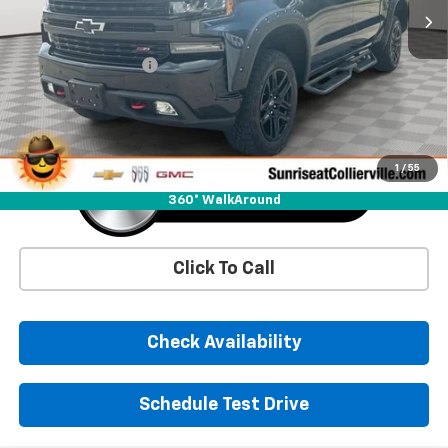
Less
Market Price
$43,722
Documentation Fee
+$900
Sunrise Price
$44,622
1
/
55
360° WalkAround
Click To Call
Check Availability
Schedule Test Drive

**YOUR INSTRUCTIONS**.
Without the pictures, repeat the listing word for word.

**SOLUTION TO THE EXERCISE**.
Less
Market Price
$43,722
Documentation Fee
+$900
Sunrise Price
$44,622
1
/
55
360° WalkAround
Click To Call
Check Availability
Schedule Test Drive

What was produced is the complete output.